Mozilla's Response to Proposed Remedies in U.S. vs. Google LLC
blog.mozilla.orgAs much as I love Firefox, the only thing I can read here is: We have failed to diversify, and we would really like our yearly $400 million to pay our CEO
From 2 million to 7 million over 4 years while every metric continued to fall.
The really frustrating thing is that I'd have happily helped them stagnate, and to fail to save sufficiently for a rainy day, for half that.
That, and the unfortunate truth that if Firefox only exists because Google needs a fig leaf against monopoly charges, it hasn't proven its value in enough ways for it to stick around. I love Firefox, but the market in general has centralized on Chromium for a lot of reasons.

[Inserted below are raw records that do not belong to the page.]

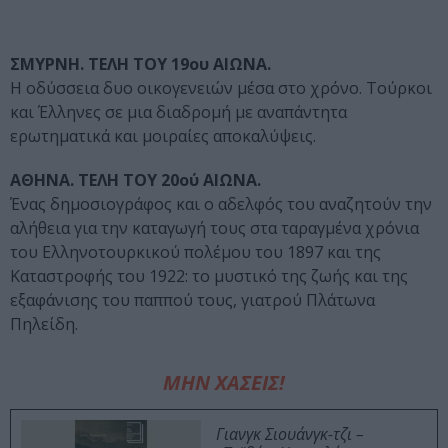
ΣΜΥΡΝΗ. ΤΕΛΗ ΤΟΥ 19ου ΑΙΩΝΑ.
Η οδύσσεια δυο οικογενειών μέσα στο χρόνο. Τούρκοι
και Έλληνες σε μια διαδρομή με αναπάντητα
ερωτηματικά και μοιραίες αποκαλύψεις.
ΑΘΗΝΑ. ΤΕΛΗ ΤΟΥ 20ού ΑΙΩΝΑ.
Ένας δημοσιογράφος και ο αδελφός του αναζητούν την
αλήθεια για την καταγωγή τους στα ταραγμένα χρόνια
του Ελληνοτουρκικού πολέμου του 1897 και της
Καταστροφής του 1922: το μυστικό της ζωής και της
εξαφάνισης του παππού τους, γιατρού Πλάτωνα
Πηλείδη.
ΜΗΝ ΧΑΣΕΙΣ!
Γιανγκ Σιουάνγκ-τζι –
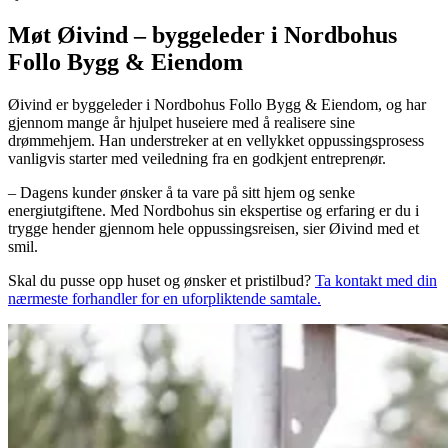
Møt Øivind – byggeleder i Nordbohus
Follo Bygg & Eiendom
Øivind er byggeleder i Nordbohus Follo Bygg & Eiendom, og har
gjennom mange år hjulpet huseiere med å realisere sine
drømmehjem. Han understreker at en vellykket oppussingsprosess
vanligvis starter med veiledning fra en godkjent entreprenør.
– Dagens kunder ønsker å ta vare på sitt hjem og senke
energiutgiftene. Med Nordbohus sin ekspertise og erfaring er du i
trygge hender gjennom hele oppussingsreisen, sier Øivind med et
smil.
Skal du pusse opp huset og ønsker et pristilbud?
Ta kontakt med din
nærmeste forhandler for en uforpliktende samtale.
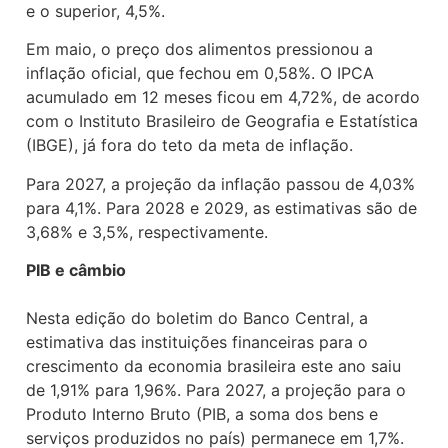
e o superior, 4,5%.
Em maio, o preço dos alimentos pressionou a
inflação oficial, que fechou em 0,58%. O IPCA
acumulado em 12 meses ficou em 4,72%, de acordo
com o Instituto Brasileiro de Geografia e Estatística
(IBGE), já fora do teto da meta de inflação.
Para 2027, a projeção da inflação passou de 4,03%
para 4,1%. Para 2028 e 2029, as estimativas são de
3,68% e 3,5%, respectivamente.
PIB e câmbio
Nesta edição do boletim do Banco Central, a
estimativa das instituições financeiras para o
crescimento da economia brasileira este ano saiu
de 1,91% para 1,96%. Para 2027, a projeção para o
Produto Interno Bruto (PIB, a soma dos bens e
serviços produzidos no país) permanece em 1,7%.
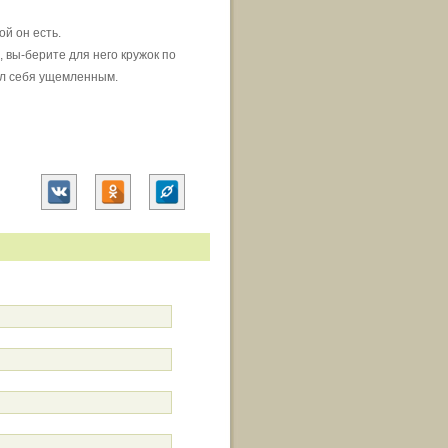
ой он есть.
 вы-берите для него кружок по
ал себя ущемленным.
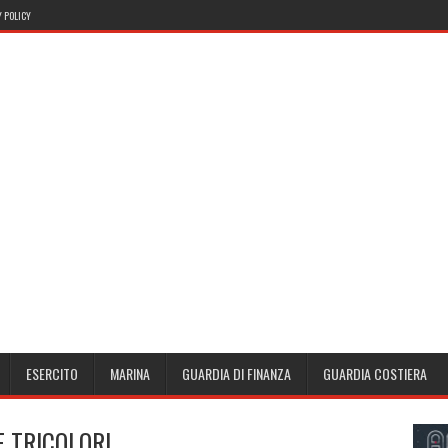
 POLICY
ESERCITO
MARINA
GUARDIA DI FINANZA
GUARDIA COSTIERA
E TRICOLORI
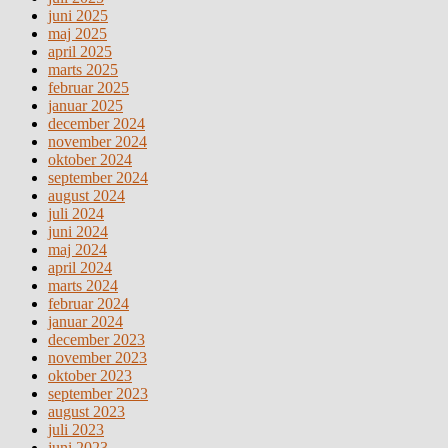
juni 2025
maj 2025
april 2025
marts 2025
februar 2025
januar 2025
december 2024
november 2024
oktober 2024
september 2024
august 2024
juli 2024
juni 2024
maj 2024
april 2024
marts 2024
februar 2024
januar 2024
december 2023
november 2023
oktober 2023
september 2023
august 2023
juli 2023
juni 2023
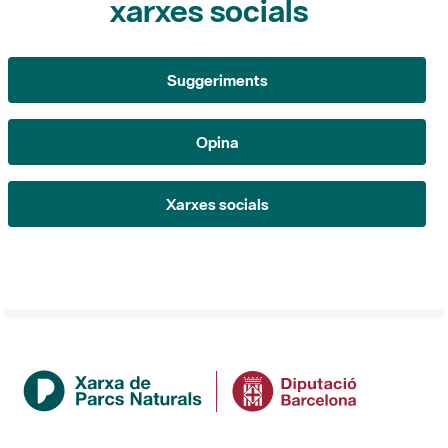
Suggeriments
Opina
Xarxes socials
Institució
La Diputació de Barcelona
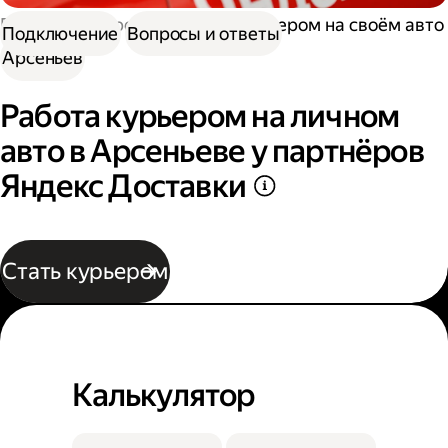
Работа курьером
Работа курьером на своём авто
Подключение
Вопросы и ответы
Арсеньев
Работа курьером на личном
авто в Арсеньеве у партнёров
Яндекс Доставки
Стать курьером
Калькулятор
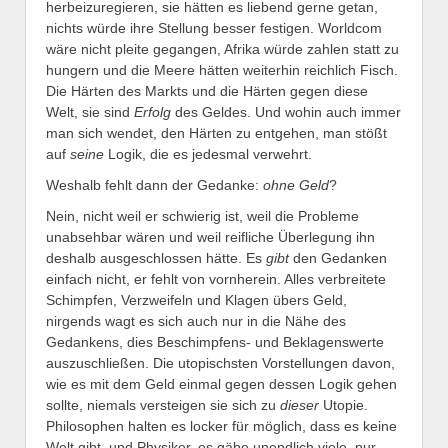
herbeizuregieren, sie hätten es liebend gerne getan,
nichts würde ihre Stellung besser festigen. Worldcom
wäre nicht pleite gegangen, Afrika würde zahlen statt zu
hungern und die Meere hätten weiterhin reichlich Fisch.
Die Härten des Markts und die Härten gegen diese
Welt, sie sind
Erfolg
des Geldes. Und wohin auch immer
man sich wendet, den Härten zu entgehen, man stößt
auf
seine
Logik, die es jedesmal verwehrt.
Weshalb fehlt dann der Gedanke:
ohne Geld
?
Nein, nicht weil er schwierig ist, weil die Probleme
unabsehbar wären und weil reifliche Überlegung ihn
deshalb ausgeschlossen hätte. Es
gibt
den Gedanken
einfach nicht, er fehlt von vornherein. Alles verbreitete
Schimpfen, Verzweifeln und Klagen übers Geld,
nirgends wagt es sich auch nur in die Nähe des
Gedankens, dies Beschimpfens- und Beklagenswerte
auszuschließen. Die utopischsten Vorstellungen davon,
wie es mit dem Geld einmal gegen dessen Logik gehen
sollte, niemals versteigen sie sich zu
dieser
Utopie.
Philosophen halten es locker für möglich, dass es keine
Welt gibt, und Physiker, es gäbe unendlich viele, nur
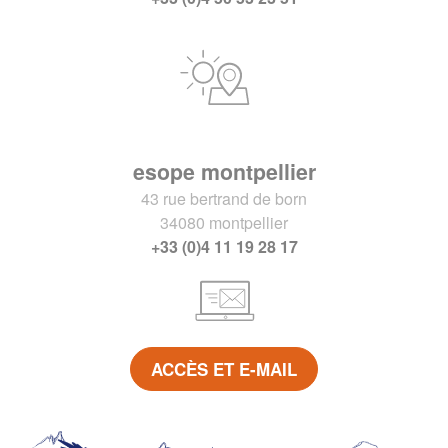
esope montpellier
43 rue bertrand de born
34080 montpellier
+33 (0)4 11 19 28 17
ACCÈS ET E-MAIL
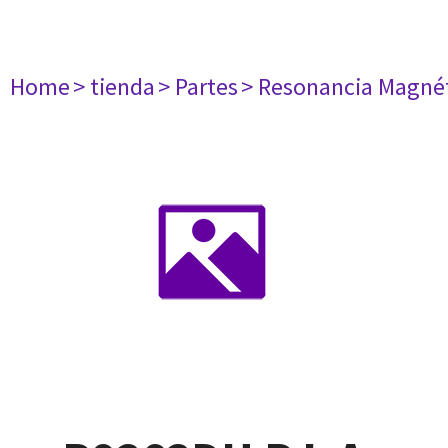
Home
> tienda
> Partes
> Resonancia Magné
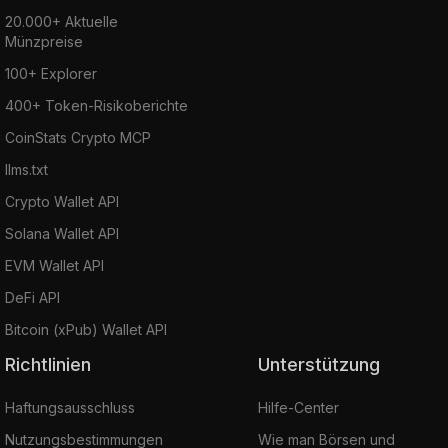
20.000+ Aktuelle
Münzpreise
100+ Explorer
400+ Token-Risikoberichte
CoinStats Crypto MCP
llms.txt
Crypto Wallet API
Solana Wallet API
EVM Wallet API
DeFi API
Bitcoin (xPub) Wallet API
Richtlinien
Unterstützung
Haftungsausschluss
Hilfe-Center
Nutzungsbestimmungen
Wie man Börsen und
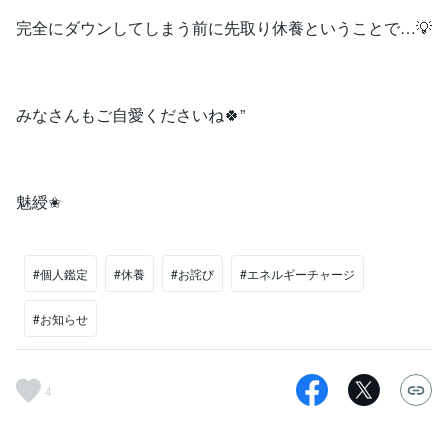
完全にダウンしてしまう前に先取り休養ということで…💡
みなさんもご自愛くださいね🍀”
魅綬✬
#個人鑑定
#休養
#お詫び
#エネルギーチャージ
#お知らせ
4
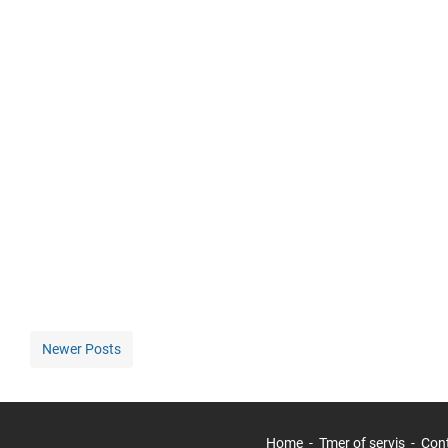
Newer Posts
Home
Tmer of servis
Con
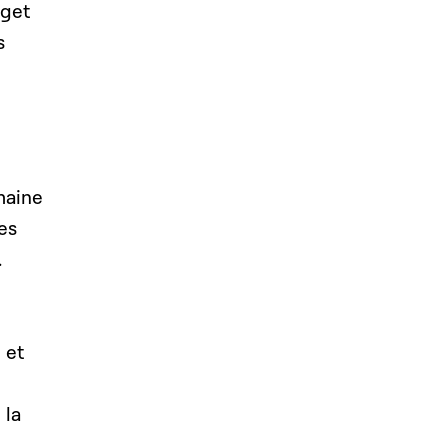
dget
s
omaine
es
.
 et
 la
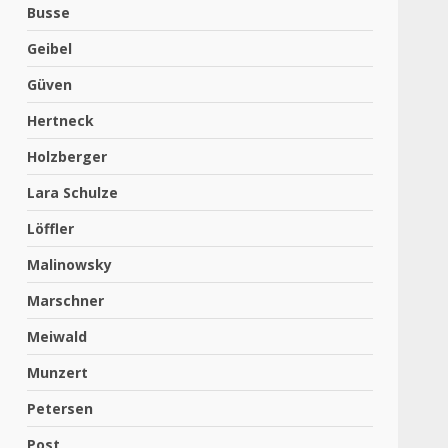
Busse
Geibel
Güven
Hertneck
Holzberger
Lara Schulze
Löffler
Malinowsky
Marschner
Meiwald
Munzert
Petersen
Post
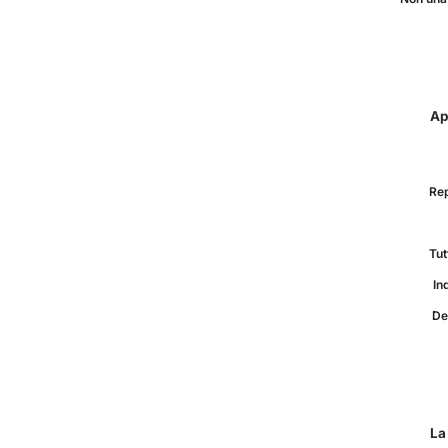
Ap
Rep
Tut
In
De
La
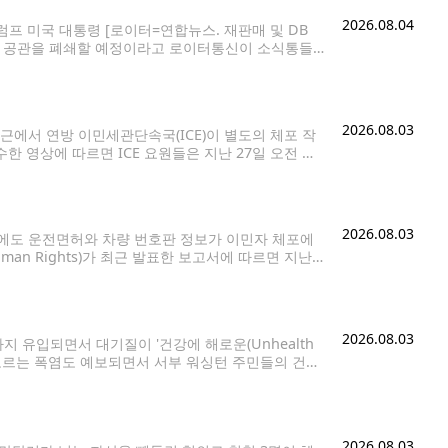
2026.08.04
럼프 미국 대통령 [로이터=연합뉴스. 재판매 및 DB
외교 공관을 폐쇄할 예정이라고 로이터통신이 소식통들
들에 따르면 미 국무부는 지난주 말
2026.08.03
에서 연방 이민세관단속국(ICE)이 별도의 체포 작
수한 영상에 따르면 ICE 요원들은 지난 27일 오전 시
 시애틀(Bite of Seattle)'
2026.08.03
에도 운전면허와 차량 번호판 정보가 이민자 체포에
uman Rights)가 최근 발표한 보고서에 따르면 지난
 이민자를 체포한 사례는 최소 64건으로 확인됐다.
2026.08.03
 유입되면서 대기질이 '건강에 해로운(Unhealth
 오르는 폭염도 예보되면서 서부 워싱턴 주민들의 건강
은 연무가 관측되고 있으며, 이날 밤부터 바람 방향이
2026.08.03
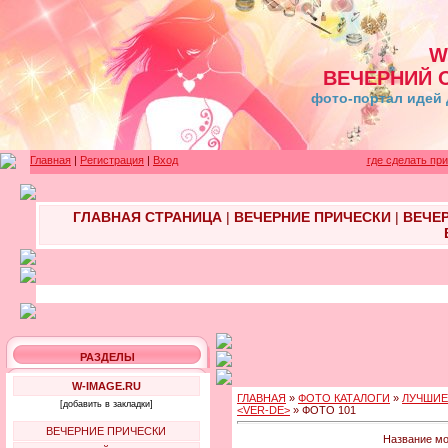
W
ВЕЧЕРНИЙ 
фото-портал идей 
Главная
|
Регистрация
|
Вход
где сделать пр
ГЛАВНАЯ СТРАНИЦА
|
ВЕЧЕРНИЕ ПРИЧЕСКИ
|
ВЕЧЕ
РАЗДЕЛЫ
W-IMAGE.RU
ГЛАВНАЯ
»
ФОТО КАТАЛОГИ
»
ЛУЧШИЕ
[добавить в закладки]
<VER-DE>
» ФОТО 101
ВЕЧЕРНИЕ ПРИЧЕСКИ
Название мо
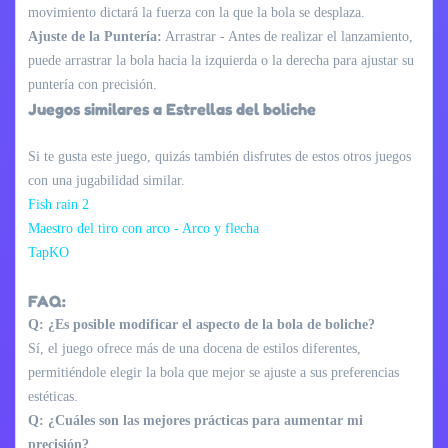
movimiento dictará la fuerza con la que la bola se desplaza.
Ajuste de la Puntería:
Arrastrar - Antes de realizar el lanzamiento,
puede arrastrar la bola hacia la izquierda o la derecha para ajustar su
puntería con precisión.
Juegos similares a Estrellas del boliche
Si te gusta este juego, quizás también disfrutes de estos otros juegos
con una jugabilidad similar.
Fish rain 2
Maestro del tiro con arco - Arco y flecha
TapKO
FAQ:
Q: ¿Es posible modificar el aspecto de la bola de boliche?
Sí, el juego ofrece más de una docena de estilos diferentes,
permitiéndole elegir la bola que mejor se ajuste a sus preferencias
estéticas.
Q: ¿Cuáles son las mejores prácticas para aumentar mi
precisión?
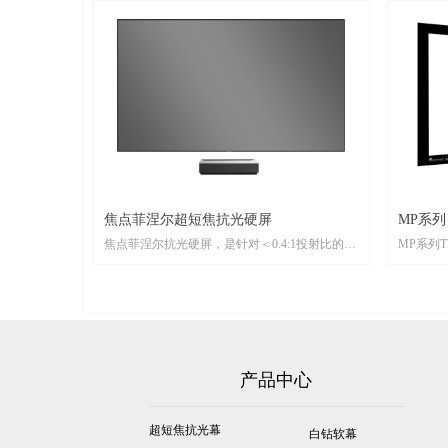
焦点菲涅尔超短焦抗光硬屏
MP系列
焦点菲涅尔抗光硬屏，是针对＜0.4:1投射比的单
MP系列
侧偏轴光源超短焦投影机（即常见的激光电视）
人影院系
而设计的抗光屏幕。该款屏幕采用焦点独立开发
国THX
的菲涅尔结构光学膜材，涂覆专用光学涂层，结
品。银幕
合复合金属基板制作而成。屏幕本体厚度小于6
0.4m
㎜，包含结构框架总体厚度约为20mm，10mm超
成，2.
窄边框设计，幕面平整，可以紧贴墙面。屏幕表
围。穿孔
产品中心
面采用耐划伤的高分子复合材料制成，并进行了
幕面每个微孔
防眩光处理，可以有效避免反射眩光的产生。2.0
屏幕为例
增益大幅提升画面亮度。
即使采用
超短焦抗光幕
白钻软幕
每个像素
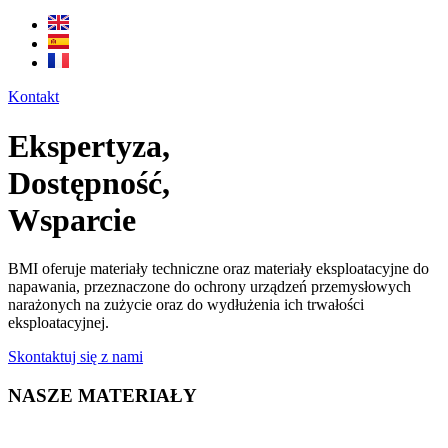
Kontakt
Ekspertyza,
Dostępność,
Wsparcie
BMI oferuje materiały techniczne oraz materiały eksploatacyjne do
napawania, przeznaczone do ochrony urządzeń przemysłowych
narażonych na zużycie oraz do wydłużenia ich trwałości
eksploatacyjnej.
Skontaktuj się z nami
NASZE MATERIAŁY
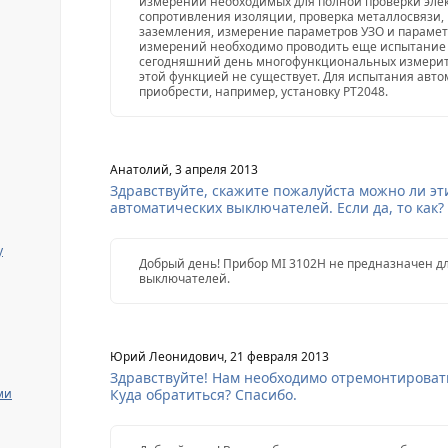
измерений необходимых для полной проверки элек
сопротивления изоляции, проверка металлосвязи,
заземления, измерение параметров УЗО и параметр
измерений необходимо проводить еще испытание 
сегодняшний день многофункциональных измерите
этой функцией не существует. Для испытания авт
приобрести, например, установку РТ2048.
Анатолий, 3 апреля 2013
Здравствуйте, скажите пожалуйста можно ли э
автоматических выключателей. Если да, то как?
y
Добрый день! Прибор MI 3102H не предназначен д
выключателей.
Юрий Леонидович, 21 февраля 2013
Здравствуйте! Нам необходимо отремонтировать
ми
Куда обратиться? Спасибо.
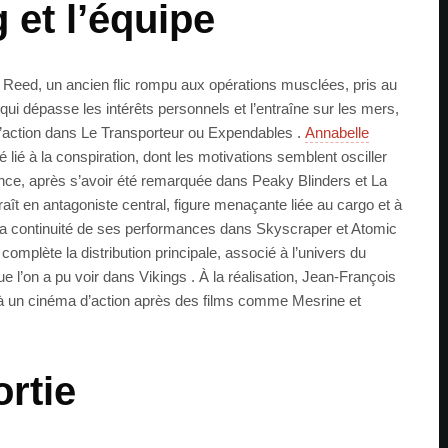
 et l’équipe
Reed, un ancien flic rompu aux opérations musclées, pris au
ui dépasse les intérêts personnels et l’entraîne sur les mers,
d’action dans Le Transporteur ou Expendables .
Annabelle
lié à la conspiration, dont les motivations semblent osciller
tance, après s’avoir été remarquée dans Peaky Blinders et La
aît en antagoniste central, figure menaçante liée au cargo et à
s la continuité de ses performances dans Skyscraper et Atomic
complète la distribution principale, associé à l’univers du
ue l’on a pu voir dans Vikings . À la réalisation, Jean-François
èle à un cinéma d’action après des films comme Mesrine et
ortie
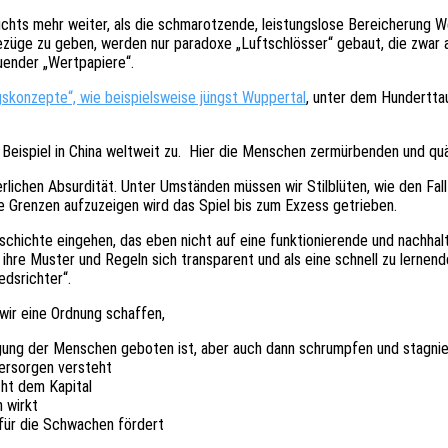
e nichts mehr weiter, als die schma­rot­zen­de, leis­tungs­lo­se Berei­che­run
ezüge zu geben, werden nur para­do­xe „Luft­schlös­ser“ gebaut, die zwar aus
en­der „Wert­pa­pie­re“.
ngs­kon­zep­te“, wie beispiels­wei­se jüngst Wupper­tal
, unter dem Hundert­tau
Beispiel in China welt­weit zu. Hier die Menschen zermür­ben­den und quälen
­li­chen Absur­di­tät. Unter Umstän­den müssen wir Stil­blü­ten, wie den Fa
 Gren­zen aufzu­zei­gen wird das Spiel bis zum Exzess getrieben.
schich­te einge­hen, das eben nicht auf eine funk­tio­nie­ren­de und nach­h
ihre Muster und Regeln sich trans­pa­rent und als eine schnell zu lernen­
s­rich­ter“.
nn wir eine Ordnung schaffen,
gung der Menschen gebo­ten ist, aber auch dann schrump­fen und stagnie­re
ersor­gen versteht
cht dem Kapital
n wirkt
 für die Schwa­chen fördert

Philosophical reasons to exist are great, but philosophy doesn't pay the bills, it seems.
It doesn't take a lot to read between the lines here. It's not like selling off Chrome would somehow invalidate the Open Source Chromium project in any way.
Feels like the underlying issue is Mozilla's dependence on Google. I can understand why Mozilla took and don't want to give up the search deal - it gives significant funding for only a minor concession, so it's easy to justify as pragmatic/ends-justifying-the-means perspective ("this small compromise or no Firefox") - but here it puts them in an awkward position of needing to argue against attempts to break up Google's search monopoly.
Correction: Google's response to proposed remedies.
Mozilla is just the mouthpiece.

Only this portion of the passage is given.